Chosen from an impressive pool of 252 entries and 62 finalists, Two Parts captivated the 2025 judge, artist John Meade with its clarity, conceptual depth and refined execution.
John Meade commented:
“Michael Sibel’s patinated bronze maquette, Two Parts, was a clear standout for me as judge of the inaugural 2025 Maquette: Sculpture Award at McClelland. As the title suggests, it is a two-part companion piece: at first glance the pair appear to be a mirror double of one sliced into two, as if they could lock back together. But this is not the case.
As the artist says in his eloquent statement accompanying the work, the two interdependent forms are “distinct yet incomplete without one another.” With the body embedded, the forms carry within them the sculptural tradition of volume in modern art from Jean Arp to Martin Puryear.
The scale of the work is just right, the forms are contemporary, and I was moved by the simple clarity of the sculpture. Two Parts successfully blends a curving “minimalism with an emotional resonance” to quote, I 🖤 Lizzy currently @ Neon Parc.

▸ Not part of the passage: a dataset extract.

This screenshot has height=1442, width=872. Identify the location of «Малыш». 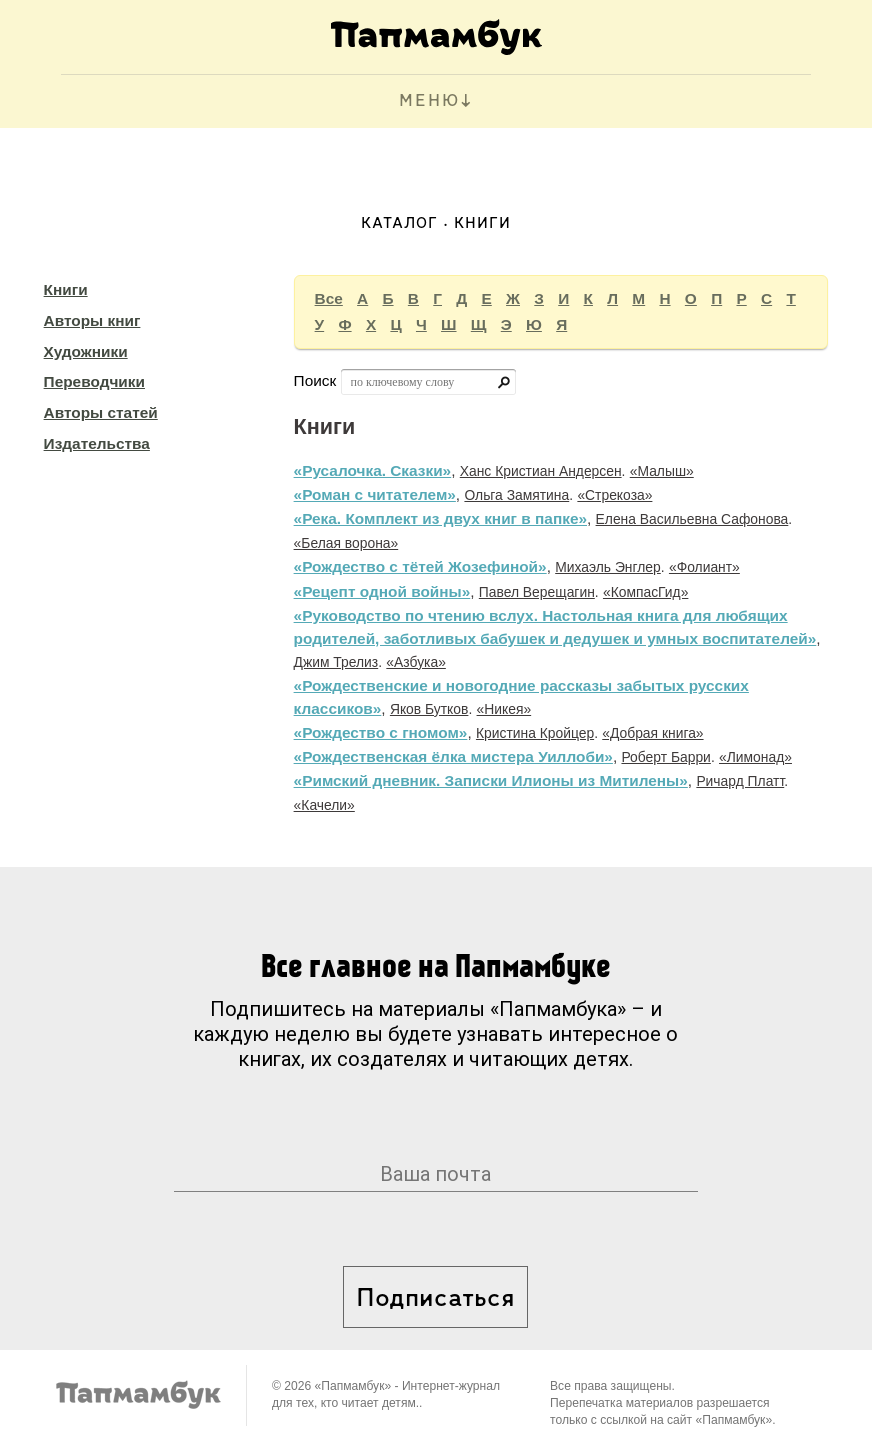
(662, 471).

Michael Sibel has arrived at a new level of maturity as a sculptor, and this one is a winner.”
According to Sibel:
“At the heart of this work is the relationship between two interdependent forms—distinct yet incomplete without one another. Their interaction becomes a meditation on connection: how we hold space for one another, where we meet, resist, and rest. The tension and balance between them reflect the complexity of human relationships—simultaneously intimate and autonomous.”
The Maquette: Sculpture Award celebrates sculptural imagination at its most distilled. Finalists were selected by artist Lisa Roet and McClelland’s Artistic and Executive Director Lisa Byrne, who said:
“The Maquette: Sculpture Award is a celebration of the sculptor’s imagination at its most distilled. We’re proud to support artists working in this vital medium and to welcome a new generation of sculptural ideas into the McClelland collection.”
Curator Suzette Wearne added:
“It's exciting to have the chance to bring together such a wide range of artistic voices and styles. The finalists’ sculptures run the gamut of materials: bronze, timber, ceramic, textile, glass, plaster, paper, resin and found and natural materials… There will be something for every gallery visitor to enjoy.”
The finalists’ works will be exhibited at McClelland from Saturday 22 November 2025 to Sunday 22 February 2026, presenting audiences the unique opportunity to explore and contemplate the spectrum of contemporary Australian sculpture.